When I meet with young startups there is one thing that often springs to mind on the commercial side:
The tendency towards picking a business model on the shelf, often inspired by what others are doing, and settle on that as the model going forward without much further thought than that.
The reasoning seems to be that since others have chosen it (and some perhaps even succeeded with it) it will probably also be good enough for this startup. Plus you get the feeling that you have achieved something and can cross off a to do-item from your long list.
I think this approach is premature and may actually be damaging for the prospects of the startup in the long run.

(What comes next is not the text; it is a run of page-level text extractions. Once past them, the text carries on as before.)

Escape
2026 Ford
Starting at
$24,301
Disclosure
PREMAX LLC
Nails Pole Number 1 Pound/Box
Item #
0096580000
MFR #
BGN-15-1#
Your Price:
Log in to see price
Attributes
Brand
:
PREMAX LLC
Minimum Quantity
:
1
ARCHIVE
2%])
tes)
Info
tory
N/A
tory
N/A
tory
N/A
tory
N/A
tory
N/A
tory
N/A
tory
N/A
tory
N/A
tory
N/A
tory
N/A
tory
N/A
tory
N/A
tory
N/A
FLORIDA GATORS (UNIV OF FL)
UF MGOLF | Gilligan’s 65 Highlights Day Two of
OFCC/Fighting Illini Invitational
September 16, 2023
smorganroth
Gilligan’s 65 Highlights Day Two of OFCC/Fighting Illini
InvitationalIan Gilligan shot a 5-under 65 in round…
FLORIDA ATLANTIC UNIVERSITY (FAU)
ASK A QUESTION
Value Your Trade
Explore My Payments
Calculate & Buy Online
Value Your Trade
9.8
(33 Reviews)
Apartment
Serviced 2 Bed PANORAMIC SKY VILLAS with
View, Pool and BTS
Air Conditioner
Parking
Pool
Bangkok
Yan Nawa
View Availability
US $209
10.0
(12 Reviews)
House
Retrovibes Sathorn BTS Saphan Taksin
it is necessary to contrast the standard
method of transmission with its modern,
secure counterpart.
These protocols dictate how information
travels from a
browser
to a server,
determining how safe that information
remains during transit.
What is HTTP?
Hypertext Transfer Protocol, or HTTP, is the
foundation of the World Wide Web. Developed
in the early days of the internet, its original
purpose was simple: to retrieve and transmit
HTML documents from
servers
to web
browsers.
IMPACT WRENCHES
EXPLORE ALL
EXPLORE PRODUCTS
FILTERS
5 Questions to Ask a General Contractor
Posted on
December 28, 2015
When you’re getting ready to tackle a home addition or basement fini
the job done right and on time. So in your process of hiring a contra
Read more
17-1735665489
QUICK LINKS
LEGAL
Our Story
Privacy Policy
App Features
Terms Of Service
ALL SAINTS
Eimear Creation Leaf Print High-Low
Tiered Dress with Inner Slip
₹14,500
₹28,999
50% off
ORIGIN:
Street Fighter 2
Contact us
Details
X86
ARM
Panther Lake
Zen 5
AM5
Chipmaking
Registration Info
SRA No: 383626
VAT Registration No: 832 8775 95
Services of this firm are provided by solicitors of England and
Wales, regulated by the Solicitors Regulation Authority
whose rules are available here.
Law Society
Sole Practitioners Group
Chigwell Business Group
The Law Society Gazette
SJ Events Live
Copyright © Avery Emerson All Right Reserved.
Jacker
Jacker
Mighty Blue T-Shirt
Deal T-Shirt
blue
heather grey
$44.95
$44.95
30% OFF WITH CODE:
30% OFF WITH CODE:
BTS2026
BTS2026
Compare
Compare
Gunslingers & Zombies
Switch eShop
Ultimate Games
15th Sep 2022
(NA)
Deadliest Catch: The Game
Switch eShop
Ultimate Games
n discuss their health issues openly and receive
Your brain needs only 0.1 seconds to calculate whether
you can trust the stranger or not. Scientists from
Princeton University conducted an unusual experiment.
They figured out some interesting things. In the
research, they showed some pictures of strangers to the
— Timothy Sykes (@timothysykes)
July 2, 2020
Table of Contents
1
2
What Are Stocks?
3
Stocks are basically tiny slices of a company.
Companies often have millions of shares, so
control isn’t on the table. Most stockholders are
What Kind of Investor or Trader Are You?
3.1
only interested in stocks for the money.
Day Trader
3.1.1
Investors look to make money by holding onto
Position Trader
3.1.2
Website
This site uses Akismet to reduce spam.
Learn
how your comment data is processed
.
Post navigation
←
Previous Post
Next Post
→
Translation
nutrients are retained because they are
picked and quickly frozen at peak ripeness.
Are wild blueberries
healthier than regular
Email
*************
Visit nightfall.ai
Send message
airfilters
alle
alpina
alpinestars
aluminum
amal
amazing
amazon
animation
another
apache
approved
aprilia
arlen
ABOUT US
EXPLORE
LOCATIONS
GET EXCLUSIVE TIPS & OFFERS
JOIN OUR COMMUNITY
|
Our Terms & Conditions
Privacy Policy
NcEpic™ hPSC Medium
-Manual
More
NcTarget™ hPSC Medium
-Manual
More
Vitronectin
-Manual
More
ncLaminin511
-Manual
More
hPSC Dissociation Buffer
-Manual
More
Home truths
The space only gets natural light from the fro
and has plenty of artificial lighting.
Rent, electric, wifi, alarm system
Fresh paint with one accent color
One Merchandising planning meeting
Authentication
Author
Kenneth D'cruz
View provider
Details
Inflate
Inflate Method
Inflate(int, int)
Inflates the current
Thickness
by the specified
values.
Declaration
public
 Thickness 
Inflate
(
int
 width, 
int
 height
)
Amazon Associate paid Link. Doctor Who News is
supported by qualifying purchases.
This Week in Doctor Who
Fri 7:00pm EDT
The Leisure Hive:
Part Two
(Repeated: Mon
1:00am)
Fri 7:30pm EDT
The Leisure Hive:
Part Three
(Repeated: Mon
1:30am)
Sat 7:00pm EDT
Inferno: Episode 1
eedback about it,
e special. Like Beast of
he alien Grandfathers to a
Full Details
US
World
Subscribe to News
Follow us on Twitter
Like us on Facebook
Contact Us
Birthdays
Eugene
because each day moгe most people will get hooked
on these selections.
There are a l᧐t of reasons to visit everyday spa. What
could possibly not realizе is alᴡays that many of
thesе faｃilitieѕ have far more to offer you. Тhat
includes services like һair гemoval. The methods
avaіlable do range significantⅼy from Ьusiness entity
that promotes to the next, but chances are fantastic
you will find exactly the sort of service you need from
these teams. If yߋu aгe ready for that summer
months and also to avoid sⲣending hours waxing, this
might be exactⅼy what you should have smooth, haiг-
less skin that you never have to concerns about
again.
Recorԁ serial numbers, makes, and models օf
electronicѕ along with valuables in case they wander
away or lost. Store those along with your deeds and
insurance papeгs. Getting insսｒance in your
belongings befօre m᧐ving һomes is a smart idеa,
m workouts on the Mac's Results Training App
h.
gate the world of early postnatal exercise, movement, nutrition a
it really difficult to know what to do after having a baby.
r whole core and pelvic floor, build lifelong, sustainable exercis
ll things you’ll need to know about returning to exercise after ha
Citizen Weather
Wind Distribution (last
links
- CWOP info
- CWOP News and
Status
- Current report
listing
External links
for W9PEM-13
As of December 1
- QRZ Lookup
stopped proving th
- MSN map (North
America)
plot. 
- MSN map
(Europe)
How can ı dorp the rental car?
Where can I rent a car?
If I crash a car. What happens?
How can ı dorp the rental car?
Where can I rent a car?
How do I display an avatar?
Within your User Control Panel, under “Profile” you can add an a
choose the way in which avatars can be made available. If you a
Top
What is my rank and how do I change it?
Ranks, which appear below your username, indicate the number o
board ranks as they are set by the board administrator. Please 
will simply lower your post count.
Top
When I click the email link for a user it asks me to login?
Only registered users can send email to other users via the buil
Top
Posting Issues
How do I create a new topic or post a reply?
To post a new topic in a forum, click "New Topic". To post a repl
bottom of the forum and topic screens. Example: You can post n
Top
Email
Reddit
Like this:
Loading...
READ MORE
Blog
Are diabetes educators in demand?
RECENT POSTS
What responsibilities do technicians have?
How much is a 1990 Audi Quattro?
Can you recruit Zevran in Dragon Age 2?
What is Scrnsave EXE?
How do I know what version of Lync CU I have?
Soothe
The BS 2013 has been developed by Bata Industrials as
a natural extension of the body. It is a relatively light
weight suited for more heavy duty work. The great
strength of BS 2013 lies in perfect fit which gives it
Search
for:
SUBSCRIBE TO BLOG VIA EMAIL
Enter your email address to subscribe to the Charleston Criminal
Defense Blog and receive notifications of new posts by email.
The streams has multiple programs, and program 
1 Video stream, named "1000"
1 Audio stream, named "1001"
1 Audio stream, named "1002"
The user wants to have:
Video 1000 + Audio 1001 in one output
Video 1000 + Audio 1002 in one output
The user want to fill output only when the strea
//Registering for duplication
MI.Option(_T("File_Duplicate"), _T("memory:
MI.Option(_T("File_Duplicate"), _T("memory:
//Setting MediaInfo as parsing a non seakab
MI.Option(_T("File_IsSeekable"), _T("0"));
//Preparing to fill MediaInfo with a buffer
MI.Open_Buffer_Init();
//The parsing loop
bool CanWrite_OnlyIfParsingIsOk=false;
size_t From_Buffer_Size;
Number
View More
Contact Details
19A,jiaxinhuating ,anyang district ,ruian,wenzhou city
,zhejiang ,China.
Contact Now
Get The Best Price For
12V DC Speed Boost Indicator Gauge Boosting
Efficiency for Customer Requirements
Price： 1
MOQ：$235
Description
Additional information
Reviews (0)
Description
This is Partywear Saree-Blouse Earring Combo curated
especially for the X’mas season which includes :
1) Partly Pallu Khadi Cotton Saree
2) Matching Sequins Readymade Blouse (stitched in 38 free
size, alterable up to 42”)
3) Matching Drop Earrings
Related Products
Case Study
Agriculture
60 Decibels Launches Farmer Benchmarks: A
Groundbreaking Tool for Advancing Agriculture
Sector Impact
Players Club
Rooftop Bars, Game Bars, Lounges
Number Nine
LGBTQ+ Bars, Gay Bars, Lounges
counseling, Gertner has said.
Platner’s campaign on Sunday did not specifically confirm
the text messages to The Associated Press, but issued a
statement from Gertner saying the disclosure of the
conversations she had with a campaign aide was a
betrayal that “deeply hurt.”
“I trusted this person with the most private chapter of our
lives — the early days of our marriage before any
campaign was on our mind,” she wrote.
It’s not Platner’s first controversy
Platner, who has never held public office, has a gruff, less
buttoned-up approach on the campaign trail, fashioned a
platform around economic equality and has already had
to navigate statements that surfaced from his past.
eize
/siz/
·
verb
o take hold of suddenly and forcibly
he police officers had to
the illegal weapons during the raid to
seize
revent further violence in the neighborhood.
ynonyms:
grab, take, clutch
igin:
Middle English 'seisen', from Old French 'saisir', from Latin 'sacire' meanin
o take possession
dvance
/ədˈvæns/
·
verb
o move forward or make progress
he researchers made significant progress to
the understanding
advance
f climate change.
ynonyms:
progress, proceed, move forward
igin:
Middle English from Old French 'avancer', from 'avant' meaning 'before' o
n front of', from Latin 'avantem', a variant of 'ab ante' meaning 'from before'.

Because what if the model doesn’t work? Do you just pick another then and repeat the same process? And what if the model, you have chosen, puts investors off because it’s too complex, hard and time consuming to succeed?
Forget about just picking a more or less random business model (I know, it’s not entirely random, but I am sure you get my point, ed.).
Map your go-to-market options out instead, as they relate very closely to a viable business model going forward.
Do a mind map. Put your end user/customer in the center. And then start mapping the various ways you can close a sale with that customer using different models, approaches and value propositions.
Figure out what needs to be true – the key assumptions – for each of the avenues and test the assumptions with customers, experts etc.
With a bit of luck and quite a lot of work you will be able to define the path of least resistance to the customer and notably to the customers wallet.
And that’s exactly what you need. That’s your future business model. Developed and understood by you, so you can effectively go and execute on it. Not something just taken from a shelf that you actually may have very little idea about how to make work for you and your startup.